### Brief:
Copy each line of the material beneath that holds the word "定予绕组短路".

· · · · · · ·

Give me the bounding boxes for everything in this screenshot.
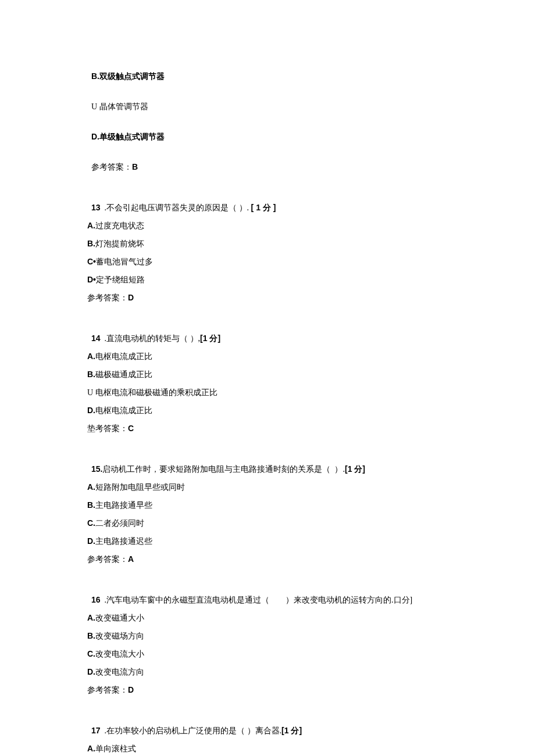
question-stem: 14 .直流电动机的转矩与（ ）,[1 分]	[87, 320, 535, 345]
option-text: D.单级触点式调节器	[91, 132, 165, 141]
option-line: A.电枢电流成正比	[87, 350, 535, 363]
answer-label: 参考答案：	[87, 555, 128, 564]
option-line: B.双级触点式调节器	[87, 58, 535, 83]
option-line: B.主电路接通早些	[87, 499, 535, 511]
option-text: 电枢电流成正比	[95, 352, 152, 361]
option-line: U 晶体管调节器	[87, 88, 535, 113]
answer-value: C	[128, 424, 134, 433]
question-number: 16	[91, 595, 101, 604]
question-text: .在功率较小的启动机上广泛使用的是（ ）离合器.	[101, 726, 282, 735]
option-line: D.改变电流方向	[87, 666, 535, 678]
answer-line: 参考答案：B	[87, 149, 535, 173]
option-text: 主电路接通早些	[95, 501, 152, 510]
question-score: [ 1 分 ]	[251, 203, 276, 212]
answer-label: 垫考答案：	[87, 424, 128, 433]
option-line: A.改变磁通大小	[87, 612, 535, 624]
option-label: A.	[87, 221, 95, 230]
option-text: 改变电流方向	[95, 668, 144, 676]
option-label: B.	[87, 500, 95, 510]
question-text: .汽车电动车窗中的永磁型直流电动机是通过（ ）来改变电动机的运转方向的.口分]	[101, 596, 413, 604]
option-text: 改变磁场方向	[95, 632, 144, 640]
option-line: B.磁极磁通成正比	[87, 368, 535, 381]
option-label: C.	[87, 649, 95, 658]
option-label: A.	[87, 352, 95, 361]
question-number: 17	[91, 726, 101, 735]
answer-line: 垫考答案：C	[87, 422, 535, 435]
question-stem: 17 .在功率较小的启动机上广泛使用的是（ ）离合器.[1 分]	[87, 712, 535, 737]
answer-value: D	[128, 293, 134, 302]
option-label: B.	[87, 631, 95, 640]
option-text: B.双级触点式调节器	[91, 71, 165, 81]
question-text: .直流电动机的转矩与（ ）,	[101, 334, 201, 343]
option-line: A.过度充电状态	[87, 220, 535, 232]
option-line: A.单向滚柱式	[87, 743, 535, 755]
answer-value: D	[128, 685, 134, 694]
option-label: C•	[87, 257, 96, 266]
option-text: 改变电流大小	[95, 650, 144, 658]
option-text: 电枢电流和磁极磁通的乘积成正比	[95, 388, 217, 397]
option-text: 主电路接通迟些	[95, 537, 152, 546]
answer-label: 参考答案：	[87, 293, 128, 302]
option-text: 电枢电流成正比	[95, 406, 152, 415]
question-stem: 15.启动机工作时，要求短路附加电阻与主电路接通时刻的关系是（ ）.[1 分]	[87, 451, 535, 475]
question-number: 14	[91, 334, 101, 343]
answer-line: 参考答案：D	[87, 292, 535, 304]
question-text: 启动机工作时，要求短路附加电阻与主电路接通时刻的关系是（ ）.	[102, 465, 345, 474]
option-label: U	[87, 388, 95, 397]
question-number: 15.	[91, 464, 102, 474]
option-line: D.电枢电流成正比	[87, 404, 535, 417]
option-label: D.	[87, 536, 95, 546]
question-score: [1 分]	[345, 464, 365, 474]
question-score: [1 分]	[200, 334, 220, 343]
option-text: 蓄电池冒气过多	[96, 257, 153, 266]
option-line: U 电枢电流和磁极磁通的乘积成正比	[87, 386, 535, 399]
option-label: D•	[87, 275, 96, 284]
question-score: [1 分]	[281, 726, 302, 735]
option-text: U 晶体管调节器	[91, 102, 148, 111]
question-stem: 16 .汽车电动车窗中的永磁型直流电动机是通过（ ）来改变电动机的运转方向的.口…	[87, 582, 535, 606]
option-text: 短路附加电阻早些或同时	[95, 483, 185, 492]
option-text: 改变磁通大小	[95, 614, 144, 622]
option-line: B.灯泡提前烧坏	[87, 238, 535, 250]
option-label: A.	[87, 613, 95, 622]
option-text: 过度充电状态	[95, 221, 144, 230]
answer-line: 参考答案：A	[87, 553, 535, 565]
option-text: 二者必须同时	[95, 519, 144, 528]
option-label: C.	[87, 518, 95, 528]
spacer	[87, 571, 535, 582]
answer-label: 参考答案：	[91, 163, 132, 171]
option-line: C•蓄电池冒气过多	[87, 256, 535, 268]
option-text: 灯泡提前烧坏	[95, 239, 144, 248]
option-label: D.	[87, 667, 95, 676]
spacer	[87, 310, 535, 320]
question-text: .不会引起电压调节器失灵的原因是（ ）.	[101, 203, 251, 212]
spacer	[87, 440, 535, 451]
option-line: A.短路附加电阻早些或同时	[87, 481, 535, 493]
option-line: C.改变电流大小	[87, 648, 535, 660]
answer-value: B	[132, 162, 138, 171]
option-label: A.	[87, 744, 95, 753]
question-number: 13	[91, 203, 101, 212]
option-text: 定予绕组短路	[96, 275, 145, 284]
spacer	[87, 179, 535, 189]
option-line: D•定予绕组短路	[87, 274, 535, 286]
answer-value: A	[128, 554, 134, 564]
option-line: D.单级触点式调节器	[87, 119, 535, 143]
option-label: D.	[87, 406, 95, 415]
option-label: B.	[87, 239, 95, 248]
answer-label: 参考答案：	[87, 686, 128, 694]
option-text: 单向滚柱式	[95, 744, 136, 753]
option-line: D.主电路接通迟些	[87, 535, 535, 547]
answer-line: 参考答案：D	[87, 684, 535, 696]
question-stem: 13 .不会引起电压调节器失灵的原因是（ ）. [ 1 分 ]	[87, 189, 535, 214]
option-label: A.	[87, 482, 95, 492]
option-line: B.改变磁场方向	[87, 630, 535, 642]
spacer	[87, 702, 535, 712]
option-text: 磁极磁通成正比	[95, 370, 152, 379]
option-line: C.二者必须同时	[87, 517, 535, 529]
option-label: B.	[87, 370, 95, 379]
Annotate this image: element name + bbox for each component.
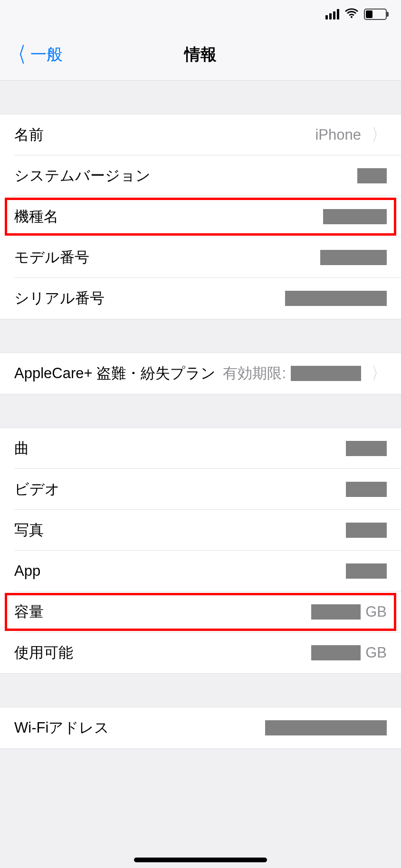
chevron-right-icon: 〉	[372, 362, 384, 385]
chevron-right-icon: 〉	[372, 124, 384, 147]
row-model-number[interactable]: モデル番号	[0, 237, 401, 278]
row-apps: App	[0, 551, 401, 591]
redacted-value	[320, 250, 387, 265]
applecare-sublabel: 有効期限:	[223, 363, 286, 383]
label-apps: App	[14, 563, 40, 580]
row-wifi-address: Wi-Fiアドレス	[0, 707, 401, 748]
label-name: 名前	[14, 125, 44, 145]
label-model-name: 機種名	[14, 207, 58, 227]
label-songs: 曲	[14, 439, 29, 458]
chevron-left-icon: 〈	[11, 44, 26, 65]
page-title: 情報	[184, 44, 217, 66]
row-videos: ビデオ	[0, 469, 401, 510]
row-songs: 曲	[0, 428, 401, 469]
available-unit: GB	[365, 644, 387, 661]
label-videos: ビデオ	[14, 479, 60, 499]
row-serial-number: シリアル番号	[0, 278, 401, 319]
applecare-group: AppleCare+ 盗難・紛失プラン 有効期限: 〉	[0, 353, 401, 394]
redacted-value	[265, 720, 387, 735]
status-bar	[0, 0, 401, 29]
capacity-unit: GB	[365, 603, 387, 620]
content-storage-group: 曲 ビデオ 写真 App 容量 GB 使用可能 GB	[0, 428, 401, 674]
row-model-name: 機種名	[0, 196, 401, 237]
label-system-version: システムバージョン	[14, 166, 151, 186]
redacted-value	[346, 523, 387, 538]
label-capacity: 容量	[14, 602, 44, 622]
home-indicator[interactable]	[134, 858, 267, 862]
label-applecare: AppleCare+ 盗難・紛失プラン	[14, 363, 216, 383]
row-system-version: システムバージョン	[0, 155, 401, 196]
row-capacity: 容量 GB	[0, 591, 401, 632]
label-photos: 写真	[14, 520, 44, 540]
battery-icon	[364, 9, 387, 20]
row-photos: 写真	[0, 510, 401, 551]
label-available: 使用可能	[14, 643, 73, 663]
redacted-value	[346, 563, 387, 579]
back-label: 一般	[30, 44, 63, 66]
redacted-value	[346, 441, 387, 456]
redacted-value	[285, 291, 387, 306]
label-serial-number: シリアル番号	[14, 288, 105, 308]
redacted-value	[357, 168, 387, 183]
label-wifi-address: Wi-Fiアドレス	[14, 718, 109, 738]
redacted-value	[346, 482, 387, 497]
row-name[interactable]: 名前 iPhone 〉	[0, 114, 401, 155]
back-button[interactable]: 〈 一般	[8, 44, 63, 66]
wifi-icon	[345, 8, 358, 20]
redacted-value	[311, 645, 361, 660]
cellular-signal-icon	[325, 9, 339, 19]
redacted-value	[311, 604, 361, 620]
value-name: iPhone	[315, 126, 361, 143]
row-applecare[interactable]: AppleCare+ 盗難・紛失プラン 有効期限: 〉	[0, 353, 401, 394]
redacted-value	[291, 366, 361, 381]
redacted-value	[323, 209, 387, 224]
row-available: 使用可能 GB	[0, 632, 401, 673]
label-model-number: モデル番号	[14, 248, 89, 267]
navigation-header: 〈 一般 情報	[0, 29, 401, 81]
network-group: Wi-Fiアドレス	[0, 707, 401, 749]
device-info-group: 名前 iPhone 〉 システムバージョン 機種名 モデル番号 シリアル番号	[0, 114, 401, 319]
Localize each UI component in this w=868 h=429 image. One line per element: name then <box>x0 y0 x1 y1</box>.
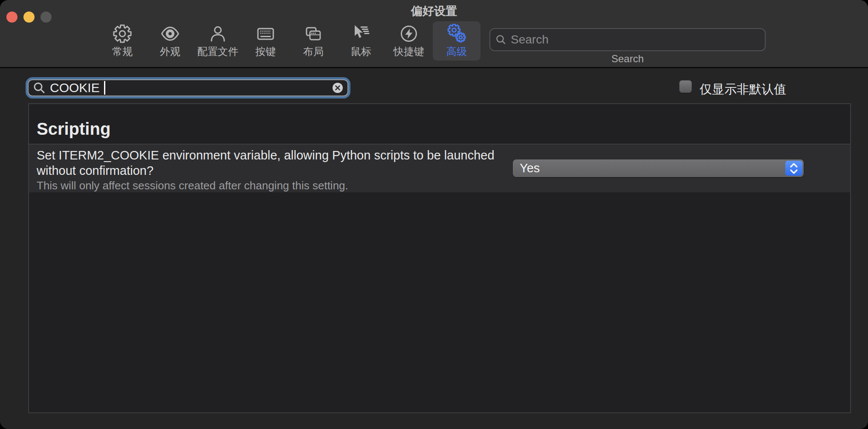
setting-question: Set ITERM2_COOKIE environment variable, … <box>37 148 521 178</box>
search-icon <box>33 81 46 94</box>
settings-search-input[interactable]: COOKIE <box>26 77 350 99</box>
bolt-icon <box>399 24 419 43</box>
toolbar: 常规 外观 配置文件 <box>98 21 480 61</box>
toolbar-search-label: Search <box>489 53 766 65</box>
toolbar-search-field[interactable]: Search <box>489 28 766 51</box>
toolbar-item-keys[interactable]: 按键 <box>242 21 289 61</box>
setting-row: Set ITERM2_COOKIE environment variable, … <box>29 145 850 192</box>
content-area: COOKIE 仅显示非默认值 Scripting Set ITERM2_COOK… <box>0 70 868 429</box>
toolbar-item-appearance[interactable]: 外观 <box>146 21 194 61</box>
setting-note: This will only affect sessions created a… <box>37 179 521 192</box>
toolbar-item-label: 外观 <box>160 45 180 58</box>
toolbar-item-label: 快捷键 <box>393 45 424 58</box>
toolbar-item-label: 常规 <box>112 45 133 58</box>
toolbar-item-profiles[interactable]: 配置文件 <box>194 21 242 61</box>
value-popup-button[interactable]: Yes <box>513 159 804 177</box>
toolbar-item-arrangements[interactable]: 布局 <box>289 21 337 61</box>
clear-circle-x-icon <box>332 82 343 93</box>
text-caret <box>104 81 105 95</box>
person-icon <box>208 24 228 43</box>
toolbar-item-label: 鼠标 <box>351 45 371 58</box>
clear-search-button[interactable] <box>332 82 343 93</box>
settings-search-input-inner[interactable]: COOKIE <box>28 79 348 96</box>
search-query-text: COOKIE <box>50 81 100 95</box>
toolbar-item-pointer[interactable]: 鼠标 <box>337 21 385 61</box>
toolbar-item-general[interactable]: 常规 <box>98 21 146 61</box>
search-icon <box>495 34 506 45</box>
keyboard-icon <box>256 24 275 43</box>
gears-icon <box>447 24 466 43</box>
eye-icon <box>160 24 180 43</box>
toolbar-item-label: 布局 <box>303 45 324 58</box>
toolbar-item-shortcuts[interactable]: 快捷键 <box>385 21 433 61</box>
non-default-checkbox-label[interactable]: 仅显示非默认值 <box>700 81 786 98</box>
toolbar-item-label: 配置文件 <box>197 45 238 58</box>
popup-selected-value: Yes <box>520 161 540 175</box>
settings-panel: Scripting Set ITERM2_COOKIE environment … <box>28 103 851 413</box>
toolbar-item-advanced[interactable]: 高级 <box>433 21 480 61</box>
section-title: Scripting <box>37 119 110 139</box>
titlebar-toolbar: 偏好设置 常规 外观 <box>0 0 868 68</box>
toolbar-search-placeholder: Search <box>511 33 549 46</box>
preferences-window: 偏好设置 常规 外观 <box>0 0 868 429</box>
popup-stepper-icon <box>785 161 802 176</box>
gear-icon <box>113 24 132 43</box>
window-title: 偏好设置 <box>0 3 868 19</box>
non-default-checkbox[interactable] <box>679 80 692 93</box>
cursor-icon <box>351 24 371 43</box>
section-header: Scripting <box>29 104 850 145</box>
toolbar-item-label: 按键 <box>255 45 276 58</box>
windows-icon <box>304 24 323 43</box>
toolbar-item-label: 高级 <box>446 45 467 58</box>
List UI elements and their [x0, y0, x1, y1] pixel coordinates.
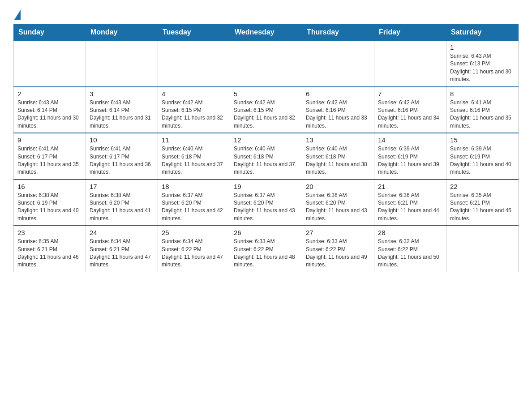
- day-info: Sunrise: 6:37 AMSunset: 6:20 PMDaylight:…: [162, 192, 226, 223]
- day-cell: 6Sunrise: 6:42 AMSunset: 6:16 PMDaylight…: [302, 87, 374, 133]
- day-cell: 5Sunrise: 6:42 AMSunset: 6:15 PMDaylight…: [230, 87, 302, 133]
- day-cell: 21Sunrise: 6:36 AMSunset: 6:21 PMDayligh…: [374, 180, 446, 226]
- column-header-tuesday: Tuesday: [158, 25, 230, 41]
- day-number: 28: [378, 229, 442, 236]
- day-cell: 18Sunrise: 6:37 AMSunset: 6:20 PMDayligh…: [158, 180, 230, 226]
- day-info: Sunrise: 6:41 AMSunset: 6:17 PMDaylight:…: [17, 145, 82, 176]
- day-cell: 25Sunrise: 6:34 AMSunset: 6:22 PMDayligh…: [158, 226, 230, 272]
- week-row-1: 1Sunrise: 6:43 AMSunset: 6:13 PMDaylight…: [14, 40, 519, 87]
- day-number: 20: [306, 183, 370, 190]
- day-cell: 26Sunrise: 6:33 AMSunset: 6:22 PMDayligh…: [230, 226, 302, 272]
- day-cell: 4Sunrise: 6:42 AMSunset: 6:15 PMDaylight…: [158, 87, 230, 133]
- day-info: Sunrise: 6:33 AMSunset: 6:22 PMDaylight:…: [306, 238, 370, 269]
- day-cell: 7Sunrise: 6:42 AMSunset: 6:16 PMDaylight…: [374, 87, 446, 133]
- day-info: Sunrise: 6:40 AMSunset: 6:18 PMDaylight:…: [306, 145, 370, 176]
- day-cell: 17Sunrise: 6:38 AMSunset: 6:20 PMDayligh…: [86, 180, 158, 226]
- day-info: Sunrise: 6:40 AMSunset: 6:18 PMDaylight:…: [162, 145, 226, 176]
- day-info: Sunrise: 6:38 AMSunset: 6:20 PMDaylight:…: [90, 192, 154, 223]
- day-cell: 1Sunrise: 6:43 AMSunset: 6:13 PMDaylight…: [446, 40, 519, 87]
- logo-triangle-icon: [14, 10, 21, 20]
- column-header-thursday: Thursday: [302, 25, 374, 41]
- day-number: 19: [234, 183, 298, 190]
- day-cell: [14, 40, 86, 87]
- day-number: 25: [162, 229, 226, 236]
- day-number: 13: [306, 136, 370, 144]
- column-header-wednesday: Wednesday: [230, 25, 302, 41]
- day-number: 17: [90, 183, 154, 190]
- day-number: 1: [450, 43, 515, 51]
- day-number: 16: [17, 183, 82, 190]
- day-number: 14: [378, 136, 442, 144]
- column-header-saturday: Saturday: [446, 25, 519, 41]
- day-number: 9: [17, 136, 82, 144]
- day-cell: 2Sunrise: 6:43 AMSunset: 6:14 PMDaylight…: [14, 87, 86, 133]
- day-info: Sunrise: 6:33 AMSunset: 6:22 PMDaylight:…: [234, 238, 298, 269]
- day-info: Sunrise: 6:35 AMSunset: 6:21 PMDaylight:…: [450, 192, 515, 223]
- day-info: Sunrise: 6:42 AMSunset: 6:15 PMDaylight:…: [162, 99, 226, 130]
- week-row-5: 23Sunrise: 6:35 AMSunset: 6:21 PMDayligh…: [14, 226, 519, 272]
- day-cell: [302, 40, 374, 87]
- day-number: 21: [378, 183, 442, 190]
- day-info: Sunrise: 6:39 AMSunset: 6:19 PMDaylight:…: [450, 145, 515, 176]
- column-header-monday: Monday: [86, 25, 158, 41]
- logo: [13, 9, 21, 20]
- day-cell: [158, 40, 230, 87]
- day-cell: 12Sunrise: 6:40 AMSunset: 6:18 PMDayligh…: [230, 133, 302, 180]
- day-info: Sunrise: 6:36 AMSunset: 6:21 PMDaylight:…: [378, 192, 442, 223]
- day-cell: 10Sunrise: 6:41 AMSunset: 6:17 PMDayligh…: [86, 133, 158, 180]
- day-cell: 11Sunrise: 6:40 AMSunset: 6:18 PMDayligh…: [158, 133, 230, 180]
- day-cell: 15Sunrise: 6:39 AMSunset: 6:19 PMDayligh…: [446, 133, 519, 180]
- day-number: 26: [234, 229, 298, 236]
- day-info: Sunrise: 6:41 AMSunset: 6:16 PMDaylight:…: [450, 99, 515, 130]
- day-cell: [86, 40, 158, 87]
- day-number: 5: [234, 90, 298, 98]
- day-number: 11: [162, 136, 226, 144]
- day-number: 7: [378, 90, 442, 98]
- day-cell: 3Sunrise: 6:43 AMSunset: 6:14 PMDaylight…: [86, 87, 158, 133]
- day-number: 10: [90, 136, 154, 144]
- day-info: Sunrise: 6:39 AMSunset: 6:19 PMDaylight:…: [378, 145, 442, 176]
- day-number: 12: [234, 136, 298, 144]
- day-info: Sunrise: 6:35 AMSunset: 6:21 PMDaylight:…: [17, 238, 82, 269]
- day-cell: 22Sunrise: 6:35 AMSunset: 6:21 PMDayligh…: [446, 180, 519, 226]
- day-cell: [446, 226, 519, 272]
- day-info: Sunrise: 6:42 AMSunset: 6:16 PMDaylight:…: [378, 99, 442, 130]
- day-number: 24: [90, 229, 154, 236]
- day-number: 8: [450, 90, 515, 98]
- week-row-2: 2Sunrise: 6:43 AMSunset: 6:14 PMDaylight…: [14, 87, 519, 133]
- day-info: Sunrise: 6:43 AMSunset: 6:14 PMDaylight:…: [17, 99, 82, 130]
- day-number: 22: [450, 183, 515, 190]
- day-cell: 20Sunrise: 6:36 AMSunset: 6:20 PMDayligh…: [302, 180, 374, 226]
- column-header-sunday: Sunday: [14, 25, 86, 41]
- day-cell: 9Sunrise: 6:41 AMSunset: 6:17 PMDaylight…: [14, 133, 86, 180]
- calendar-table: SundayMondayTuesdayWednesdayThursdayFrid…: [13, 24, 519, 272]
- day-info: Sunrise: 6:34 AMSunset: 6:21 PMDaylight:…: [90, 238, 154, 269]
- day-info: Sunrise: 6:32 AMSunset: 6:22 PMDaylight:…: [378, 238, 442, 269]
- day-info: Sunrise: 6:42 AMSunset: 6:15 PMDaylight:…: [234, 99, 298, 130]
- day-cell: 14Sunrise: 6:39 AMSunset: 6:19 PMDayligh…: [374, 133, 446, 180]
- calendar-header-row: SundayMondayTuesdayWednesdayThursdayFrid…: [14, 25, 519, 41]
- day-cell: 24Sunrise: 6:34 AMSunset: 6:21 PMDayligh…: [86, 226, 158, 272]
- day-number: 3: [90, 90, 154, 98]
- day-info: Sunrise: 6:43 AMSunset: 6:13 PMDaylight:…: [450, 52, 515, 84]
- day-cell: 16Sunrise: 6:38 AMSunset: 6:19 PMDayligh…: [14, 180, 86, 226]
- day-cell: 27Sunrise: 6:33 AMSunset: 6:22 PMDayligh…: [302, 226, 374, 272]
- day-cell: 13Sunrise: 6:40 AMSunset: 6:18 PMDayligh…: [302, 133, 374, 180]
- day-number: 6: [306, 90, 370, 98]
- day-info: Sunrise: 6:38 AMSunset: 6:19 PMDaylight:…: [17, 192, 82, 223]
- day-number: 18: [162, 183, 226, 190]
- day-info: Sunrise: 6:43 AMSunset: 6:14 PMDaylight:…: [90, 99, 154, 130]
- day-info: Sunrise: 6:40 AMSunset: 6:18 PMDaylight:…: [234, 145, 298, 176]
- day-cell: 19Sunrise: 6:37 AMSunset: 6:20 PMDayligh…: [230, 180, 302, 226]
- day-cell: 23Sunrise: 6:35 AMSunset: 6:21 PMDayligh…: [14, 226, 86, 272]
- week-row-3: 9Sunrise: 6:41 AMSunset: 6:17 PMDaylight…: [14, 133, 519, 180]
- day-number: 4: [162, 90, 226, 98]
- day-cell: [230, 40, 302, 87]
- day-info: Sunrise: 6:41 AMSunset: 6:17 PMDaylight:…: [90, 145, 154, 176]
- day-info: Sunrise: 6:34 AMSunset: 6:22 PMDaylight:…: [162, 238, 226, 269]
- day-number: 23: [17, 229, 82, 236]
- day-info: Sunrise: 6:36 AMSunset: 6:20 PMDaylight:…: [306, 192, 370, 223]
- day-number: 2: [17, 90, 82, 98]
- day-number: 15: [450, 136, 515, 144]
- day-info: Sunrise: 6:42 AMSunset: 6:16 PMDaylight:…: [306, 99, 370, 130]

· · · · · · ·

### Solved exercise:
option-text: 定予绕组短路	[96, 275, 145, 284]
option-line: D•定予绕组短路	[87, 274, 535, 286]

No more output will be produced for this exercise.